## WORK INSTRUCTIONS
In the listing that follows, the range to quote begins at the line that has "Atau kami senantiasa" and ends after the line that has "Juga kami memahami"; quote it verbatim and add nothing.

## PROVIDED MATERIAL
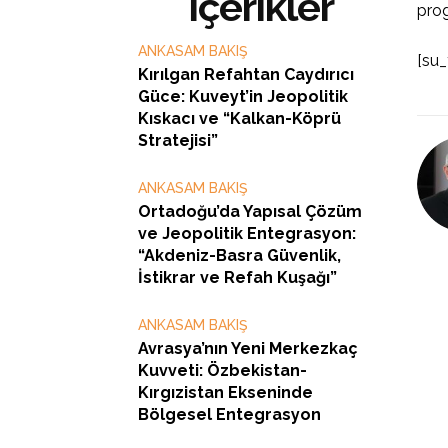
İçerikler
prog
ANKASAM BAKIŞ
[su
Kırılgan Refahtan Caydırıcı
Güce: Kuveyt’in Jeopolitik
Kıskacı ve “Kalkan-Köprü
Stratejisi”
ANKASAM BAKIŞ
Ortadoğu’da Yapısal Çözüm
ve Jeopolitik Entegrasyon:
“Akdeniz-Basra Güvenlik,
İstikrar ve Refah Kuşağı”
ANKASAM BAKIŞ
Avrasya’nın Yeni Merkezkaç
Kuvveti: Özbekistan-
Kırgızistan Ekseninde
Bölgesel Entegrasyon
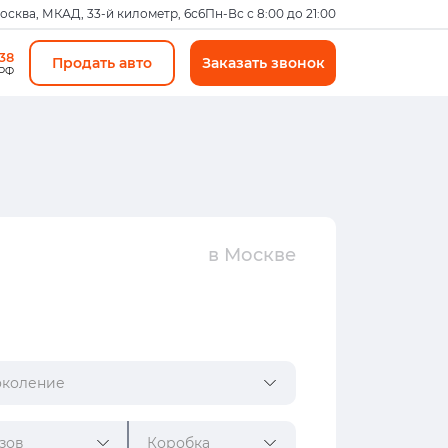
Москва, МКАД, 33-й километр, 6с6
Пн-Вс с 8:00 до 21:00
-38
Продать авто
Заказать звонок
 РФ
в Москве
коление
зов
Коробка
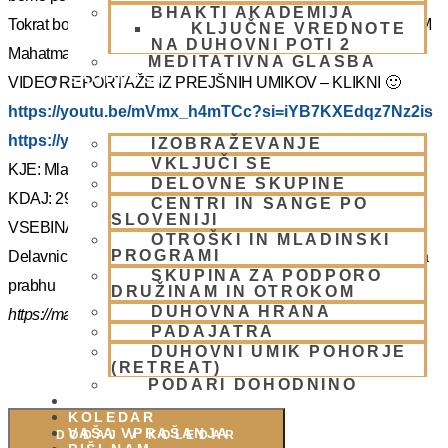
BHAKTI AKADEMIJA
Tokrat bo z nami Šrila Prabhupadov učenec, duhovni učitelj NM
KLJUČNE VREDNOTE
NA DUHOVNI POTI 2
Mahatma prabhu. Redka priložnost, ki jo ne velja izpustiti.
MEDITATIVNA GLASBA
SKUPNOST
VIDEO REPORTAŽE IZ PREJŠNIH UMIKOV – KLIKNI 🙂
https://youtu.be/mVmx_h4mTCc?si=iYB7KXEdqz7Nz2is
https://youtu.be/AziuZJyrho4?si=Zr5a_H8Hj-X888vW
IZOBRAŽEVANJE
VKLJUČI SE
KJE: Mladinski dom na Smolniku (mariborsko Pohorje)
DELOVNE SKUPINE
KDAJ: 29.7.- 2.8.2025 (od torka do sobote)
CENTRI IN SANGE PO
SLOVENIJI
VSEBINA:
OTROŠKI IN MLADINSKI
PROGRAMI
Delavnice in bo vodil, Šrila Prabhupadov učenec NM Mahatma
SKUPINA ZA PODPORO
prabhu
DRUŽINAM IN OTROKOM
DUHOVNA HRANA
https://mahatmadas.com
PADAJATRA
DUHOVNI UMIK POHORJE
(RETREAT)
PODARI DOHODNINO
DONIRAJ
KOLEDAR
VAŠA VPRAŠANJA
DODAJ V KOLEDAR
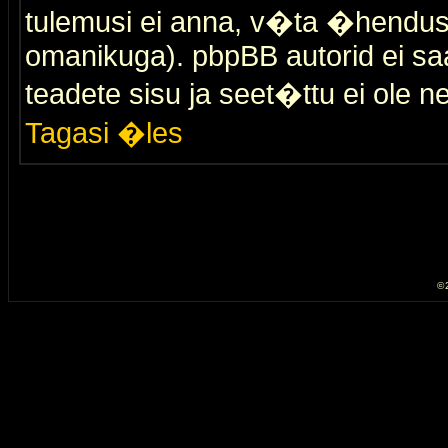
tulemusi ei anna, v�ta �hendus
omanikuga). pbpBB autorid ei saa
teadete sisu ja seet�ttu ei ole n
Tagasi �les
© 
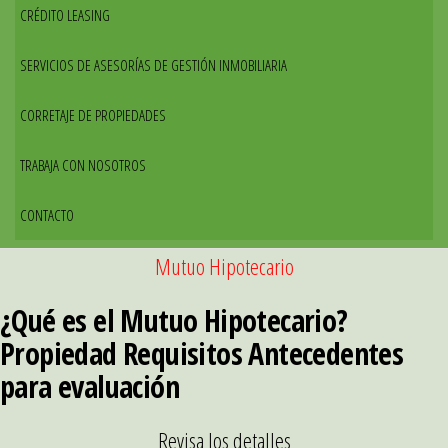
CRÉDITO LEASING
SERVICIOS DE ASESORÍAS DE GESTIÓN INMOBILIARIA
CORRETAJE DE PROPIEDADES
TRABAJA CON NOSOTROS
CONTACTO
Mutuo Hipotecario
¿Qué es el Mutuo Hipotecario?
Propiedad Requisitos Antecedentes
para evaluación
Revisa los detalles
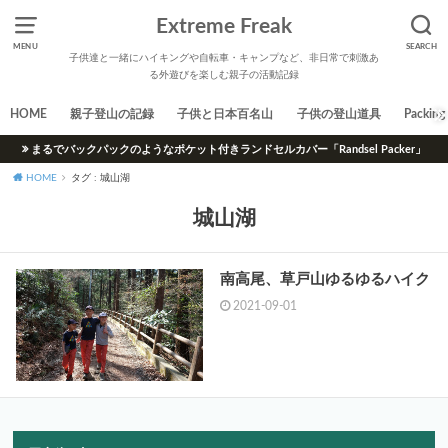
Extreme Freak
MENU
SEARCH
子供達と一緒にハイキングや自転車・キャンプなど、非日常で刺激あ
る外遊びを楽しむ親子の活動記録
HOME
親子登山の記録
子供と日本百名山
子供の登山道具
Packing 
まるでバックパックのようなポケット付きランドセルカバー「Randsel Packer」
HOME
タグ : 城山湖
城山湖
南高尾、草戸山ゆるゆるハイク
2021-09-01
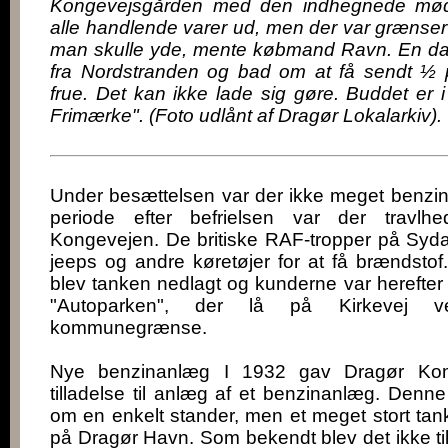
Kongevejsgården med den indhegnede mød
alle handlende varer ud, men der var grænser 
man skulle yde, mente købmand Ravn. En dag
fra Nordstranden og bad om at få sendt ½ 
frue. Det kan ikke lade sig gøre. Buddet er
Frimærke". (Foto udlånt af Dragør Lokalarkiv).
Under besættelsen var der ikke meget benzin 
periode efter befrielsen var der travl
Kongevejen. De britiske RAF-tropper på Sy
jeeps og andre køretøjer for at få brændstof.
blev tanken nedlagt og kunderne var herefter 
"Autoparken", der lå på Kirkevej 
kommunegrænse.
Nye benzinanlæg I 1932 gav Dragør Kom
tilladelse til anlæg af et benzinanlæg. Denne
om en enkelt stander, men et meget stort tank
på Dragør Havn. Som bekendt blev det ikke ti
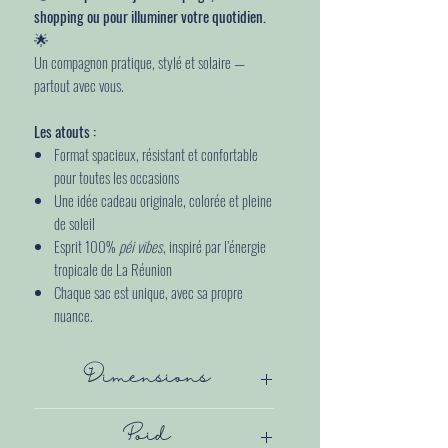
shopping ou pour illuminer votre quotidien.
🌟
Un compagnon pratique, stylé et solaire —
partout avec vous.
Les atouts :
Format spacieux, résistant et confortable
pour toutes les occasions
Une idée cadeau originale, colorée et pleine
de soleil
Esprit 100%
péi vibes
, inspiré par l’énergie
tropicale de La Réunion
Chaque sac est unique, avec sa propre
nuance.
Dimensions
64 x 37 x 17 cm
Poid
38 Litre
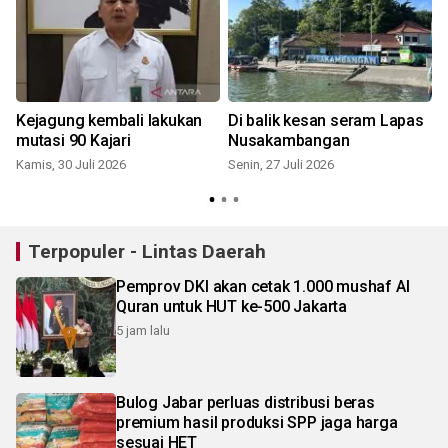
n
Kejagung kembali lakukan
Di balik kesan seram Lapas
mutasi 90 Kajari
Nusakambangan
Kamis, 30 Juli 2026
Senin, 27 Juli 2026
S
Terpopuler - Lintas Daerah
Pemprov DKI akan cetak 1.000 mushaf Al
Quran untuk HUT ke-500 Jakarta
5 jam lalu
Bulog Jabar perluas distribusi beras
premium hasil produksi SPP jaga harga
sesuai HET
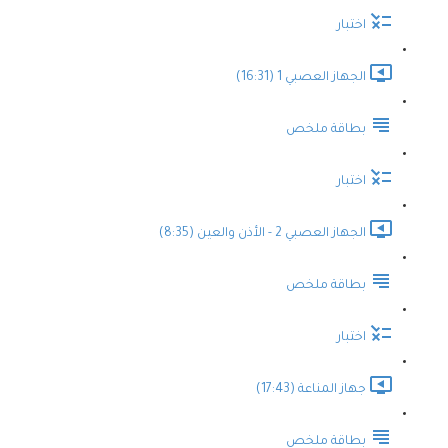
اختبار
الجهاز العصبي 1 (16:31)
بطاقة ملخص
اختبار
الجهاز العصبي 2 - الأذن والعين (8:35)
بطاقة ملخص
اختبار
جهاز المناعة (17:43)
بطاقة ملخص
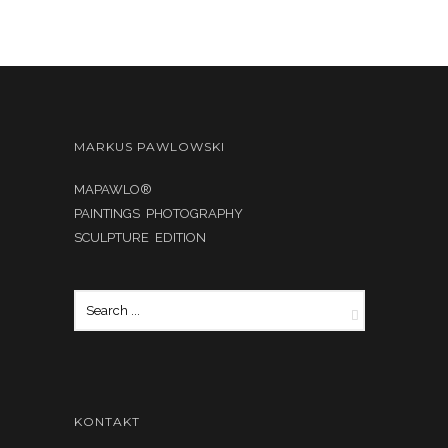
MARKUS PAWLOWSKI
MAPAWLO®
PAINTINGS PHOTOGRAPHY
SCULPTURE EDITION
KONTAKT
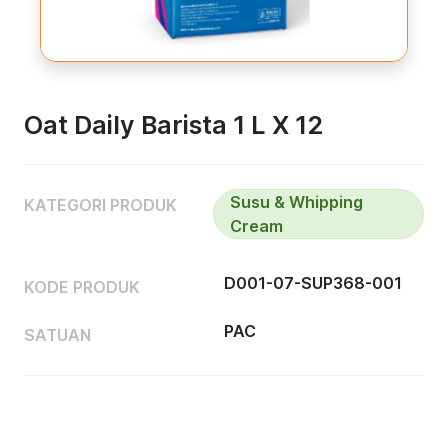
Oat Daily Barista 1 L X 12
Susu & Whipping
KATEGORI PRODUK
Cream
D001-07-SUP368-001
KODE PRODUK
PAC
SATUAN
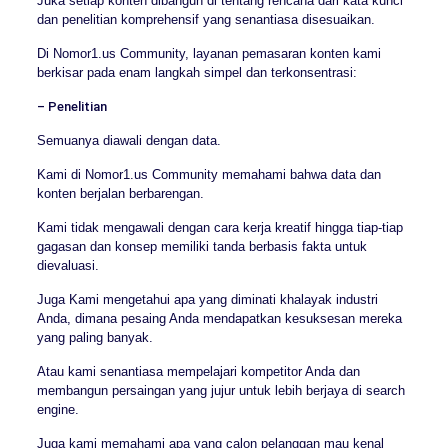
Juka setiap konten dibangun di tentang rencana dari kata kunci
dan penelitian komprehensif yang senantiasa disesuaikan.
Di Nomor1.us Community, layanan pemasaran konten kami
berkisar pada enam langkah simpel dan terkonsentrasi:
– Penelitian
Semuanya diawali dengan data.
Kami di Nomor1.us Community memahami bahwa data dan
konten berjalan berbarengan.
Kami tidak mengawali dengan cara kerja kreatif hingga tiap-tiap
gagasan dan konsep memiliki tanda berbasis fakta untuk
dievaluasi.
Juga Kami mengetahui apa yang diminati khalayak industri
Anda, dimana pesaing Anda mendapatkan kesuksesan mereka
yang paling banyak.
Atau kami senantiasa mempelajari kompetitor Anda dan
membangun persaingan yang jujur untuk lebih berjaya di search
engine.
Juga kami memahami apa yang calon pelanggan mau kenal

==

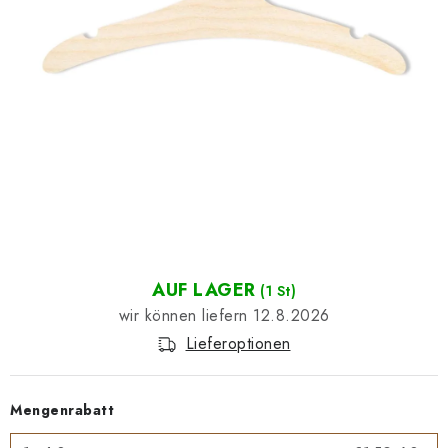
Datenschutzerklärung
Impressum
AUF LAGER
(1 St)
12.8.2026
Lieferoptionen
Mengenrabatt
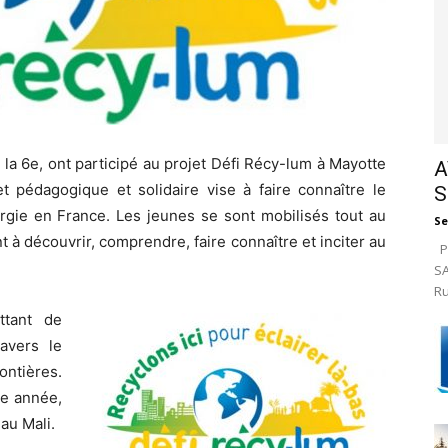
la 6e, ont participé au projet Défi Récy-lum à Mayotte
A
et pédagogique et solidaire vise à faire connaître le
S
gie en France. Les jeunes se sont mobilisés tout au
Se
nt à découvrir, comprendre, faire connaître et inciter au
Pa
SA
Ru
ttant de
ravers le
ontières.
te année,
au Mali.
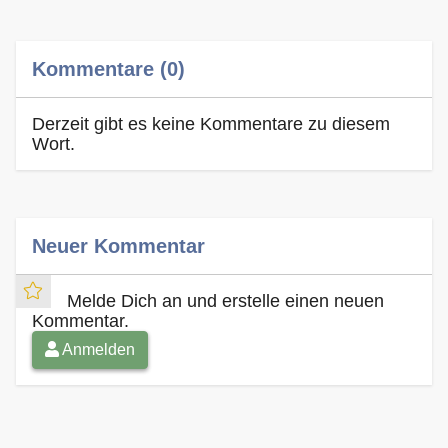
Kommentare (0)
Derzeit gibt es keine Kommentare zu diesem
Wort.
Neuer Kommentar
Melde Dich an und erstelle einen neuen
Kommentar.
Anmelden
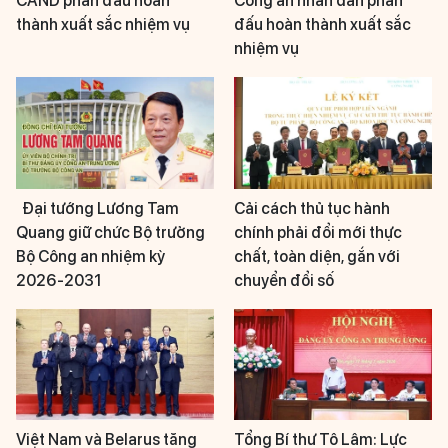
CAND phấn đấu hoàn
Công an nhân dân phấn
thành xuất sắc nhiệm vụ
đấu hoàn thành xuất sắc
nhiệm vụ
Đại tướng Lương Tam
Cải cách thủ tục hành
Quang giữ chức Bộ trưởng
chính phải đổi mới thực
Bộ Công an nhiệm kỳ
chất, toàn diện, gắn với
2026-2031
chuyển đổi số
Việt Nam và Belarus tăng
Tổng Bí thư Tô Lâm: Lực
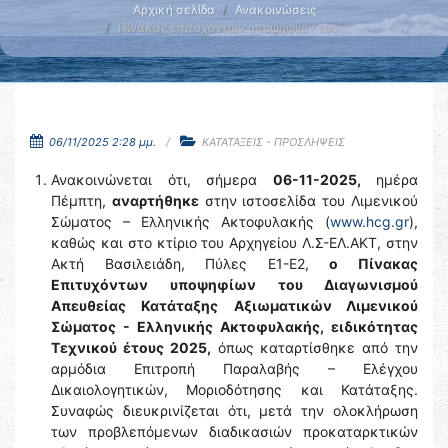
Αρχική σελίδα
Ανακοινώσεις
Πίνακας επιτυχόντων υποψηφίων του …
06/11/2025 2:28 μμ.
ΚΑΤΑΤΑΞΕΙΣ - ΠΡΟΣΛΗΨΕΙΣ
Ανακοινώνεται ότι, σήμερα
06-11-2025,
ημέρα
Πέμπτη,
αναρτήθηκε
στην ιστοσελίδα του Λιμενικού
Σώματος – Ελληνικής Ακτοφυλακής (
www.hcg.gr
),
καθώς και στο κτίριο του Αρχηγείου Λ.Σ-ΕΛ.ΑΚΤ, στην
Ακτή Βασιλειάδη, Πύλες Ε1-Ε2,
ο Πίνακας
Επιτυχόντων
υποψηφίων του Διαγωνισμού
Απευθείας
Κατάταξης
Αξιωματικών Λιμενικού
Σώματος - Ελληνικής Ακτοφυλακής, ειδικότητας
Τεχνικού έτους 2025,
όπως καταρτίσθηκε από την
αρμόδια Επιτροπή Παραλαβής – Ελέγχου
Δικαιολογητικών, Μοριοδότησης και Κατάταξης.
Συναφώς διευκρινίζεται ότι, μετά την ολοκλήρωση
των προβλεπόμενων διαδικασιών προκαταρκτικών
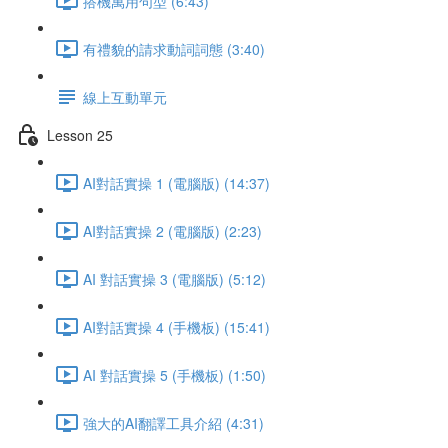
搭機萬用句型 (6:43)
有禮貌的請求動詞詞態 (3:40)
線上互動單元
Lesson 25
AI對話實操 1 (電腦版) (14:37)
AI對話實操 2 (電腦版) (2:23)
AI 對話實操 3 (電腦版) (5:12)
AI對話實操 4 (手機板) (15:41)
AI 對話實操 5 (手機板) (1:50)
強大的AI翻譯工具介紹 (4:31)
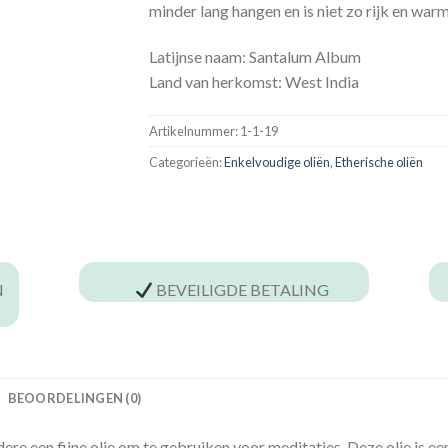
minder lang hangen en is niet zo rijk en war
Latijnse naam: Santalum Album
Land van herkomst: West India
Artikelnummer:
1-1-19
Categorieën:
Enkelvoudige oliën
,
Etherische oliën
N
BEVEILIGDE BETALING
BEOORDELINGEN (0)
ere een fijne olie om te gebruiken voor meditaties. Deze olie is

* * *

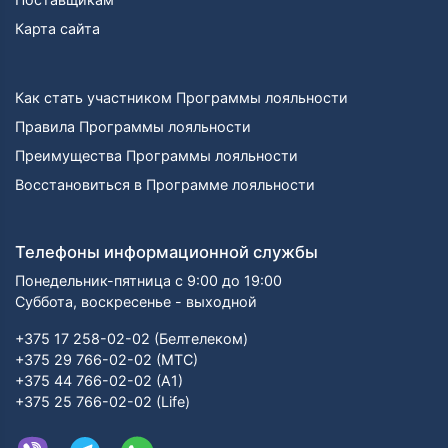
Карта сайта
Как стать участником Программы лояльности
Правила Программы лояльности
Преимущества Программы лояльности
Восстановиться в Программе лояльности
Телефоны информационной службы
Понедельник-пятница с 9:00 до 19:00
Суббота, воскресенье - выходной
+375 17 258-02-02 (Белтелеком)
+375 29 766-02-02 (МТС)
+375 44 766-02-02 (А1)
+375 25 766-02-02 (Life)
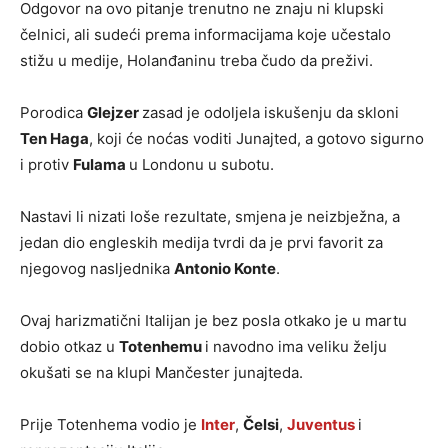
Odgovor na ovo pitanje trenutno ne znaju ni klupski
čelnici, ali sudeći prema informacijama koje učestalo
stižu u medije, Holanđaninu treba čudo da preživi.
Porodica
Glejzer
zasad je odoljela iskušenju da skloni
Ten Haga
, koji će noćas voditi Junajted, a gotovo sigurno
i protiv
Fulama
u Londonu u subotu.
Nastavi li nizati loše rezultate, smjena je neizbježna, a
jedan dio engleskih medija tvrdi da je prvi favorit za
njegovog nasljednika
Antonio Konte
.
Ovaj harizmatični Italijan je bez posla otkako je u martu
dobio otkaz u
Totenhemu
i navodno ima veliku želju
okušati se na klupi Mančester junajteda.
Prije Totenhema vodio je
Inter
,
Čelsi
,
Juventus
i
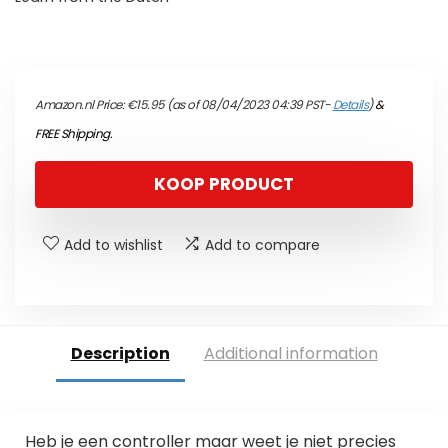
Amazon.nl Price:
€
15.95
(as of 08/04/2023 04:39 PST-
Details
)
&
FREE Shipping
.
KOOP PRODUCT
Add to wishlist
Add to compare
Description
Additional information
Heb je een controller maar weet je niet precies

## RESULT OF THE TASK
Atau kami senantiasa mempelajari kompetitor Anda dan
membangun persaingan yang jujur untuk lebih berjaya di search
engine.
Juga kami memahami apa yang calon pelanggan mau kenal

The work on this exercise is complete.